A humanitarian group has reported that 18 migrants have died while they were trying to reach Lanzarote in the Atlantic Ocean. Meanwhile, Spain's sea rescue service picked up more than 300 people – some clinging to a sinking boat.
On Tuesday (January 25), Helena Maleno, founder of Caminando Fronteras (walking borders) migration monitoring group tweeted that a group of 50 people, including six babies, had sent a "desperate request for help ... from the Canarian route."
A day later, the distress hotline Alarm Phone tweeted that 53 people were in distress off Lanzarote: "They left #Laayoune yesterday and they need an immediate rescue." Laayoune is the capital of the disputed territory of Western Sahara between Morocco and Mauritania.
Alarm Phone also said it informed Salvamento Marítimo, Spain's maritime rescue service, and gave it a GPS position. "We hope they will promptly launch a rescue operation," it said.
Around the same time as Alarm Phone, Maleno took to Twitter again, this time saying that 18 people had died trying to make the crossing to the Spanish island of Lanzarote from Africa.
"They had the position of the boat but the rescue means were activated too late," Maleno wrote on Twitter in Spanish. The news agency Reuters said it could not confirm Maleno's figure of 18 deaths independently.
319 people rescued
Salvamento Marítimo said it was unaware of any drownings. The rescue service tweeted on Wednesday (January 26) that its crews had rescued 319 migrants from six boats and brought them to Lanzarote and Gran Canaria, two of the seven main islands of the archipelago. One of the boats reportedly carried as many as 120 people.
Dozens of people wrapped in red blankets arrived on a rescue boat at the port of Arguineguin on Gran Canaria before dawn. Masked emergency workers in protective suits helped them off to the pier, Reuters video footage showed.
A pregnant woman and a baby, as well as eight other people were sent to health centers, according to Reuters, but none of them was at risk.
Large number of arrivals continue
The Atlantic route from western Africa to the Canary Islands has been increasingly used by migrants – smugglers launching boats from Morocco, Western Sahara, Mauritania and even as far away as Senegal and The Gambia.
In the first 23 days of this year, 2,574 people arrived in Spain irregularly, the vast majority of them in the Canaries (some 2,000 when counting this week's arrivals).
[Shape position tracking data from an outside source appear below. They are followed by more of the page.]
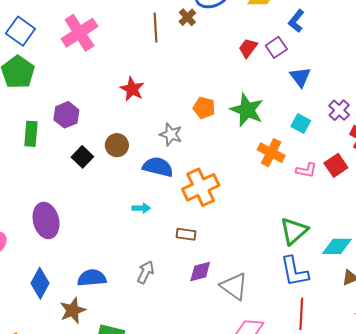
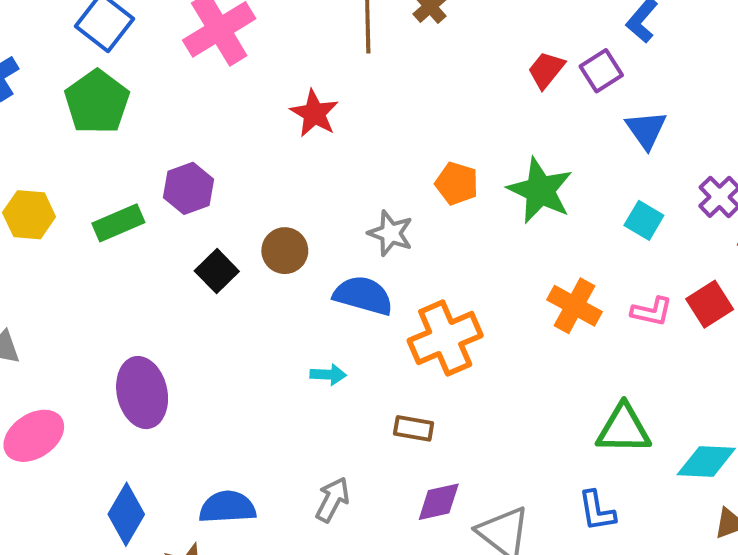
red star: (132, 89) -> (314, 113), moved
green rectangle: (31, 134) -> (118, 223), turned 60
orange cross: (271, 153) -> (574, 306), moved
green triangle: (294, 231) -> (624, 429), turned 40
blue L-shape: (294, 271) -> (597, 511), moved, size x0.7

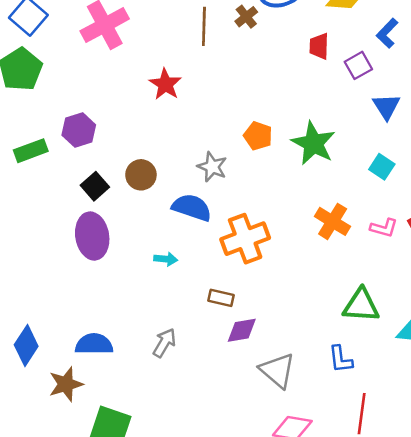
red trapezoid: (546, 70) -> (319, 46), moved, turned -40
purple ellipse: (142, 393) -> (92, 236), moved
purple diamond: (439, 502) -> (242, 330), moved

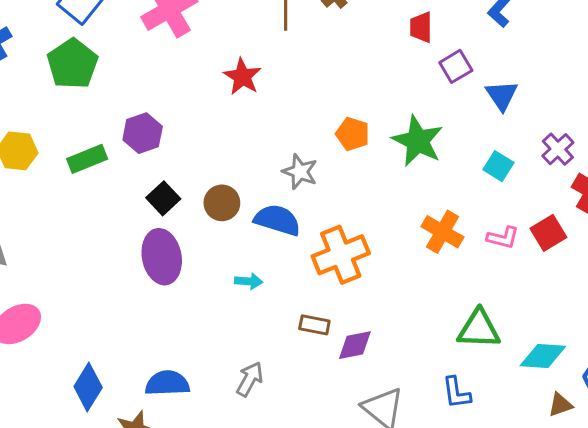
purple square: (358, 65) -> (456, 66), moved
brown circle: (141, 175) -> (222, 203), moved
purple diamond: (242, 330) -> (355, 345), moved

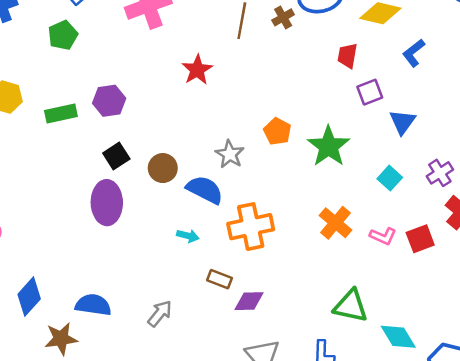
green pentagon: (73, 64) -> (63, 35), size x0.7
cyan arrow: (249, 281) -> (188, 236), moved
cyan diamond: (543, 356) -> (398, 337), turned 45

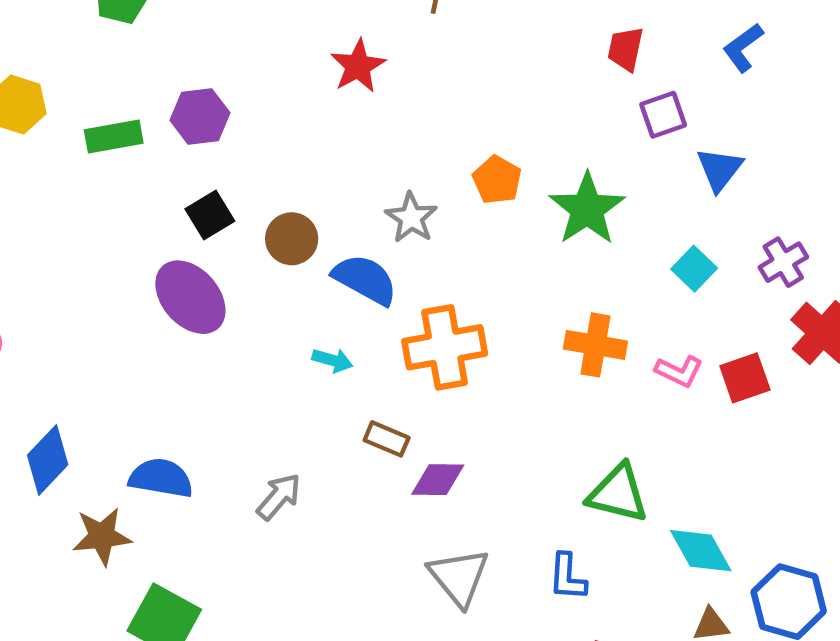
purple ellipse: (107, 203) -> (190, 297), turned -42
orange cross: (336, 223) -> (595, 345), turned -32

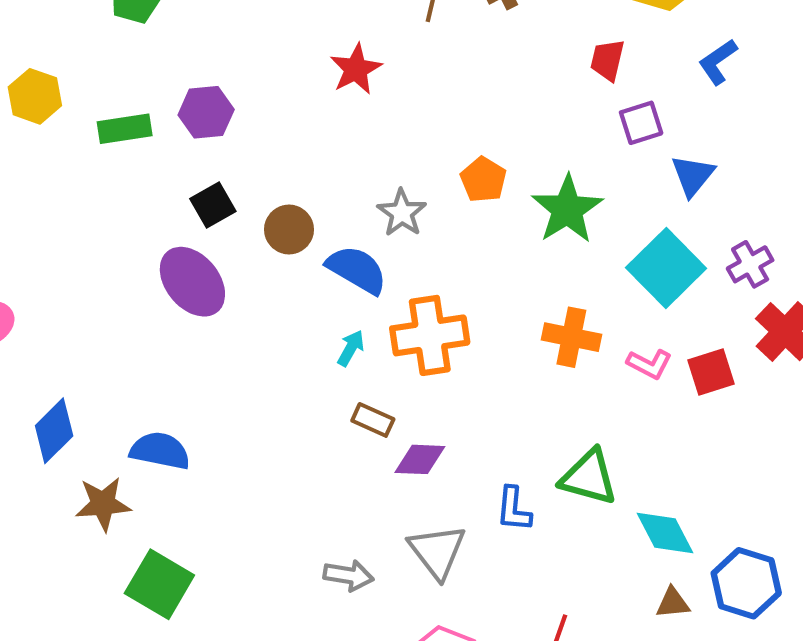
cyan square: (694, 269) -> (666, 268), size x1.8
cyan arrow: (332, 360) -> (351, 348), moved, turned -78
gray arrow: (279, 497) -> (348, 575), moved, turned 57
blue L-shape: (567, 577) -> (514, 509), moved

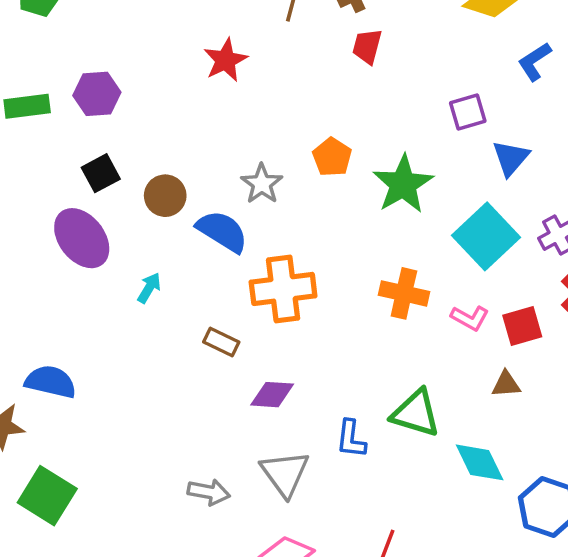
red trapezoid: (607, 60) -> (367, 46), moved
cyan arrow: (351, 348) -> (149, 288), moved
brown rectangle: (373, 420) -> (221, 342), moved
brown triangle: (673, 603) -> (506, 384), moved

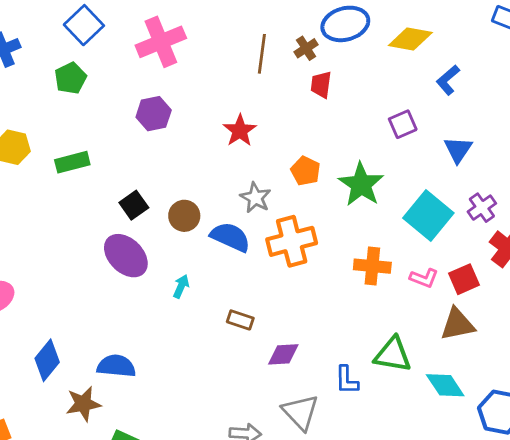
red star: (225, 60) -> (240, 131), moved
purple hexagon: (97, 94) -> (154, 114), moved
blue triangle: (511, 158) -> (458, 150), moved
orange cross: (283, 289) -> (292, 241), moved
brown triangle: (506, 384) -> (457, 324), size x1.6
Last year, the island group saw over 22,000 arrivals, close to half of all arrivals to Spain. The number in 2020 was even higher, with just over 23,000.
Strong currents and other risks make the Atlantic route one of the deadliest to Europe. According to Walking Borders, more than 4,400 migrants, including at least 205 children, were lost at sea trying to reach Spain last year. That's more than double the figure from 2020 and the highest number since the group began counting in 2018. The UN migration agency IOM, which uses different methodology, said it had registered 1,176 missing migrants last year, but that the true figure is likely to be much higher.